Each line of the listing that contains "mange" should be found and copied.

○ ○ ○ ○

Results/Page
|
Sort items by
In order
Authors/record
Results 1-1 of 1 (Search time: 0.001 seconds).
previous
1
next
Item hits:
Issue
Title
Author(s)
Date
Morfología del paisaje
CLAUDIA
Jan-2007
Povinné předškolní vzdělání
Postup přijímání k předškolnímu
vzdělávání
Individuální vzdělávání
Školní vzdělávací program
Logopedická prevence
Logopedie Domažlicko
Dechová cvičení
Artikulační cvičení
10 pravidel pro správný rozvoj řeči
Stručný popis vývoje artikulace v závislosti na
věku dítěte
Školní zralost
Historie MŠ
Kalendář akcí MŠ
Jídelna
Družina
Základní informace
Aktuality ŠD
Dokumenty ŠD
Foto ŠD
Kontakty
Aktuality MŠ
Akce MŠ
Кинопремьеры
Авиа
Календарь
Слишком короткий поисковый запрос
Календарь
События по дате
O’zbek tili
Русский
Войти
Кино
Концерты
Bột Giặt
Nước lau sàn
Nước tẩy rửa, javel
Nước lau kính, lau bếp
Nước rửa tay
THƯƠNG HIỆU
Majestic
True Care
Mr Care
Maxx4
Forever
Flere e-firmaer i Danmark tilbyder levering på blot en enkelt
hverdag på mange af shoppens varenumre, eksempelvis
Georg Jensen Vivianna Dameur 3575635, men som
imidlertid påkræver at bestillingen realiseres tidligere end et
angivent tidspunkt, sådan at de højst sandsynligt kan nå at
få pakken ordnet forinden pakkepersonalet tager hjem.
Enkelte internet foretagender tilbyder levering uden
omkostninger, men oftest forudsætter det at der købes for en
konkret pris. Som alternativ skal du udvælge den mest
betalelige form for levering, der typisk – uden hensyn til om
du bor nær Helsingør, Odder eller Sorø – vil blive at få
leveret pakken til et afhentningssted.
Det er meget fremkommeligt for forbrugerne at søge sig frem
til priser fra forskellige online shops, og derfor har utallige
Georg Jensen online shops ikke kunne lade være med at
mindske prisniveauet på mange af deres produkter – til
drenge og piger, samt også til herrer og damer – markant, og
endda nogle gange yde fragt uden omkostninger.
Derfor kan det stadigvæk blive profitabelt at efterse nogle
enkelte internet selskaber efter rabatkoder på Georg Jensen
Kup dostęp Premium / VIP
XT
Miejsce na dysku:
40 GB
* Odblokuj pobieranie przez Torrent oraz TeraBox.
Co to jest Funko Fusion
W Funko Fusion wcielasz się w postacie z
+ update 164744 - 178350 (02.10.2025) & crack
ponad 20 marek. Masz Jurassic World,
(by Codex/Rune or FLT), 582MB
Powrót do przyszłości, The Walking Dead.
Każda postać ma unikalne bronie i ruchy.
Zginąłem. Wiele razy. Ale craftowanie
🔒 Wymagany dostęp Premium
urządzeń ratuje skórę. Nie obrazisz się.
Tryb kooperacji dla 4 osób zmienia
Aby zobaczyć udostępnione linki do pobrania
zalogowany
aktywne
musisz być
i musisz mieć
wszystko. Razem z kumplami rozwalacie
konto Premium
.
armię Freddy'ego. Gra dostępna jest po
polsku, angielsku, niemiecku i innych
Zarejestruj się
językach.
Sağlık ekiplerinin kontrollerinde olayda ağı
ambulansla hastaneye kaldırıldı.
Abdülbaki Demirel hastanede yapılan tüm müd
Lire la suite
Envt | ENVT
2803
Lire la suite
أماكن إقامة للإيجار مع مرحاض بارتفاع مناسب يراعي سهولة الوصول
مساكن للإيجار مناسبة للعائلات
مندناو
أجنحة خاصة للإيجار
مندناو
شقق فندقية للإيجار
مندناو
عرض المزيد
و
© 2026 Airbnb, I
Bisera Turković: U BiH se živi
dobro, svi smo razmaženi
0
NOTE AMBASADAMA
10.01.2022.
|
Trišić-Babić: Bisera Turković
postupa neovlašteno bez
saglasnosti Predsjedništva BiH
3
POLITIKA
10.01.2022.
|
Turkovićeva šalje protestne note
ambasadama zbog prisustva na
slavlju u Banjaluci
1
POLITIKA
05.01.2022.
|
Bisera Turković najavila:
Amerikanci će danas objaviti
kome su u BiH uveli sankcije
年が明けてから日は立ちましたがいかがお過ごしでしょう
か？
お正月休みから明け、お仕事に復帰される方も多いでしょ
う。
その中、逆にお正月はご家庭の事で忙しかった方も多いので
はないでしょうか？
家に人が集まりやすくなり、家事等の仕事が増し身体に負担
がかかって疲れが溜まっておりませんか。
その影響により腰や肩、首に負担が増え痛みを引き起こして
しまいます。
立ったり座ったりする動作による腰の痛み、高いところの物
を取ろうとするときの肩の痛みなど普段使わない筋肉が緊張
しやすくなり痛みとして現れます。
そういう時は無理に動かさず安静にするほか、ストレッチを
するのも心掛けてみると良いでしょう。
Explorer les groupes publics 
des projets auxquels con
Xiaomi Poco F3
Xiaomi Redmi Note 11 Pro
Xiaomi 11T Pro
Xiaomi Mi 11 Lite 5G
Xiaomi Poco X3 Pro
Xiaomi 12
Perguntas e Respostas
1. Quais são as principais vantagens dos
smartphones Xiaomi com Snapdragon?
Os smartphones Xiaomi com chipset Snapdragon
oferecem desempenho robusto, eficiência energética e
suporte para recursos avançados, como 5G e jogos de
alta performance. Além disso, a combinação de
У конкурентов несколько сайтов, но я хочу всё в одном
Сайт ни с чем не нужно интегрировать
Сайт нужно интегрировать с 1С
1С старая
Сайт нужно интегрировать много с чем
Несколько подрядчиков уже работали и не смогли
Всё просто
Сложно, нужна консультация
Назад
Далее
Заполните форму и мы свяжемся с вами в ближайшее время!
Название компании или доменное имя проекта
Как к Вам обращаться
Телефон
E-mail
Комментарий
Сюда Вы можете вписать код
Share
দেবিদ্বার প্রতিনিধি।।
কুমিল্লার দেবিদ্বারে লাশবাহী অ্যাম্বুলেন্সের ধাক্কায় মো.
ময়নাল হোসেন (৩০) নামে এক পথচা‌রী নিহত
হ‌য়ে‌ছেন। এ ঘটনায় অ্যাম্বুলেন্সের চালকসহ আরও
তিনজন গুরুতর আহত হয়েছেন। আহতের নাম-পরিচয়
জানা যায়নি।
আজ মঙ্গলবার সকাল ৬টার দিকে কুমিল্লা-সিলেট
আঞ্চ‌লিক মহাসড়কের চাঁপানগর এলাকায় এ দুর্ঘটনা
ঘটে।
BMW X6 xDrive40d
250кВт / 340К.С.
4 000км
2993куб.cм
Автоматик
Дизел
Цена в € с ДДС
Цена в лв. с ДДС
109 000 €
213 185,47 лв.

○ ○ ○ ○

SOLUTION TO THE EXERCISE
hverdag på mange af shoppens varenumre, eksempelvis
mindske prisniveauet på mange af deres produkter – til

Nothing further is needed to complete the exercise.